Novel Anti-Cancer Therapeutics Using Universal Cancer Targeting Peptide Platform Technologies

Principal Investigator:Alice L. Yu, M.D., Ph.D.

The breakthrough technology in this proposal is to exploit the use of our “universal” Fn-cancer targeting peptides (FnCTP) as “warhead” for conjugation to various “payloads”, such as bispecific antibody (BsAb), anti-cancer small molecules, liposomal drugs, antisense oligo/siRNA, and CAR-T, etc., to design a new generation of “one-for-all” cancer therapeutics.

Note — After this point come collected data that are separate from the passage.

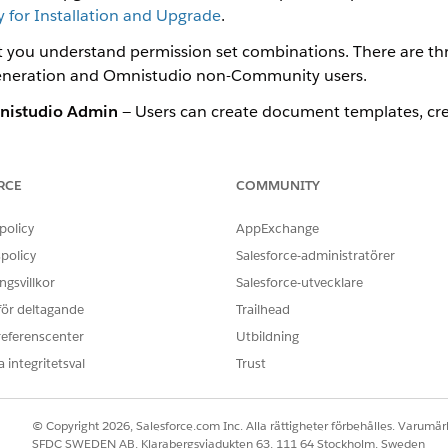
for Installation and Upgrade
.
at you understand permission set combinations. There are t
neration and Omnistudio non-Community users.
istudio Admin
— Users can create document templates, cre
istudio User
— Users can only generate and view documents.
RCE
COMMUNITY
policy
AppExchange
p a DocGen Standard User permission set using the DocGen Designe
policy
Salesforce-administratörer
set to a custom user profile.
gsvillkor
Salesforce-utvecklare
 för deltagande
Trailhead
referenscenter
Utbildning
Standard User Permission Set for Omnistudio Document Generatio
 integritetsval
Trust
er Standard User Permission Set, run one Apex command in the Dev
to the Omnistudio Designer Permission Set Group for Omnistudio
© Copyright 2026, Salesforce.com Inc. Alla rättigheter förbehålles. Varumärk
cGen Permission Sets to the Permission Set Group for Omnistudio D
SFDC SWEDEN AB, Klarabergsviadukten 63, 111 64 Stockholm, Sweden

The universal FnCTP technologies can:

    • target toward many different types of cancers;
    • exert low adverse effects to normal cells or tissues;
    • target cancer stem cells.

In this proposal, we plan to develop two new products: FnCTP-conjugated anti-CD3 BsAb (FnCTP-BsAb) as a one-for-all treatment of a broad-spectrum of cancers, and FnCTP-conjugated nanocomplex containing Herceptin (FnCTP-MNC-Herceptin) as a prototype for cancer-targeted drug delivery. After conducting preclinical studies to provide evidence for prove of concept and GLP toxicology studies, we anticipate to submit IND and patent applications and then spin off a startup biotech company through technology transfer, or license agreement with established Pharmaceutical companies.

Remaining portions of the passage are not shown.